ごうごうと流れ落ちる滝。そこには確かに虹がかかっていた。曖昧で確かなそれは、水しぶきの中美しく輝いていた。

俺とマルセルは頷き合い、滝の後ろにある洞窟へと進んだのだ。

洞窟は暗く、それでもどこか神秘的な空気に満ちていた。スノウベルが言った、「魔女に伝わる話」とやらが、いよいよ真実味を帯びてくる。

「虹のふもとの洞窟の先」彼女はそう言った。


ロディオを助けた後、俺は彼に城へ行くよう頼み、マルセルと共に洞窟へ来たのだ。

ロディオには、アルフレッドに真実を伝えるように。マルセルには、俺の手助けをしてくれるように頼みこんで。俺は剣の腕にはそれなりに自信があるが、魔法はからっきしだ。

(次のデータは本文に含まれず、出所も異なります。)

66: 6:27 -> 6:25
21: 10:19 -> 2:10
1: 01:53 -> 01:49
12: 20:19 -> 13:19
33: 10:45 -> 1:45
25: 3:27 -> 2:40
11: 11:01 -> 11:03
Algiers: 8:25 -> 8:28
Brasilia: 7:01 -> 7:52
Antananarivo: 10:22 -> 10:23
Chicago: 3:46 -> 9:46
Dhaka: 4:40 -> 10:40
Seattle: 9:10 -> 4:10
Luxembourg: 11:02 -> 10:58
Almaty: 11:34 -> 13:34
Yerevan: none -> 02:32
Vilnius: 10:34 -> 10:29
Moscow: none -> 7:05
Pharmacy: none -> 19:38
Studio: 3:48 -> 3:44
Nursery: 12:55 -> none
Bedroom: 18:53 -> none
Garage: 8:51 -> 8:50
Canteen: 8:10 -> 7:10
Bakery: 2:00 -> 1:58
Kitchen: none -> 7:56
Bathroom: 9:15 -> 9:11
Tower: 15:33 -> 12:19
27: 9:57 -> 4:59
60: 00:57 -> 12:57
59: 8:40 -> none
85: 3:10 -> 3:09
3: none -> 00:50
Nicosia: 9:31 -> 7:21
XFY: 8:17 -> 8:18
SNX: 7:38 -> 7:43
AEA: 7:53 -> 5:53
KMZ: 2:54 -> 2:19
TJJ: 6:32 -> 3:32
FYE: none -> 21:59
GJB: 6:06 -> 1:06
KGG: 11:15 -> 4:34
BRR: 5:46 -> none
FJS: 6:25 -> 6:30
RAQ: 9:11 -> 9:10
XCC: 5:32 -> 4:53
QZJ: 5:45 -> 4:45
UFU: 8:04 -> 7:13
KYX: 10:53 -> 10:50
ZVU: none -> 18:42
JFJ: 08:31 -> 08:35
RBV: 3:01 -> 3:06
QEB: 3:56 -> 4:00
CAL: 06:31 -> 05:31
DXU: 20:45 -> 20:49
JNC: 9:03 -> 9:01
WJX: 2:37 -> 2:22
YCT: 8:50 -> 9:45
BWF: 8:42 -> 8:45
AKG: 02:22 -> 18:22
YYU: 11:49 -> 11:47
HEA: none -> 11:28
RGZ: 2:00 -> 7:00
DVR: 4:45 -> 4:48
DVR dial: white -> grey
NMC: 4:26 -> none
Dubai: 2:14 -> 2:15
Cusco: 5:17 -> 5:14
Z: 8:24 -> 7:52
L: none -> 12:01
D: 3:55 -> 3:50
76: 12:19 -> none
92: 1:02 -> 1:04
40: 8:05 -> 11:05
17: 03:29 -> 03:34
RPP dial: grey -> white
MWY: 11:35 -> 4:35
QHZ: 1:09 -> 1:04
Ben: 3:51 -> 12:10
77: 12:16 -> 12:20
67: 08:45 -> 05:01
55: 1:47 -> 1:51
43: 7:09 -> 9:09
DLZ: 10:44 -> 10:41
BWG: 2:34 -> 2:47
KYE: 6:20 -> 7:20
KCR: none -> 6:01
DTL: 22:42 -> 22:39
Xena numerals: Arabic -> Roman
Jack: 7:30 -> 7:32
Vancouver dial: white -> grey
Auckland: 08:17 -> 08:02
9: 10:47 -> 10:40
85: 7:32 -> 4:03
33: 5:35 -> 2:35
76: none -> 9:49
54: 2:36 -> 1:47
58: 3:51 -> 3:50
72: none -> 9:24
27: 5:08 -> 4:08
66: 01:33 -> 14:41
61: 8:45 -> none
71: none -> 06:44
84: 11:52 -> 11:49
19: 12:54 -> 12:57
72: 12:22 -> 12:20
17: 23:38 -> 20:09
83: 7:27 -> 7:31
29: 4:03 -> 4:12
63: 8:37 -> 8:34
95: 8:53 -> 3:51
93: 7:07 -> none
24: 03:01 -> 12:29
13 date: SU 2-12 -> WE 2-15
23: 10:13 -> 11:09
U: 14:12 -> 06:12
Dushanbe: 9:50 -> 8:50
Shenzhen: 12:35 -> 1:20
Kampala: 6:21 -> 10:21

魔灯(ロードリンデ)を探すために、スノウベルとリナリアは先にこの洞窟についているはずだ。俺達は彼らと合流するつもりだった。互いの情報をすり合わせ、魔灯(ロードリンデ)を見つけ出す。魔灯(ロードリンデ)を手に入れれば、敵もきっとやって来るはずだ。

洞窟の奥深くまで来たとき、マルセルがふと足を止めた。


「――魔力の気配がします」

彼の赤い瞳が鋭さを帯びる。赤みがかった金髪が、わずかに揺れた。俺にはそれが風のせいなのか、魔力のせいなのかは分からない。

魔灯(ロードリンデ)が近いってことか?」

「――分かりません。何もかもが混ざって――」

訝しむように目を細め、少年は告げた。

「誰かが魔法を使っています。――恐らくこの先に、リナリアとメイアス先輩がいる」

俺が視線を向ければ、マルセルはぐっと眉根を寄せ、こう続けた。

「なんだか荒々しい魔力だ――彼女達、誰かにはめられたのかも」

はっとして、俺は駆け出そうとする。

唐突に視界に白がよぎった。俺の脚を止めるように、ばさりとマントを翻し、誰かが立ちはだかったのだ。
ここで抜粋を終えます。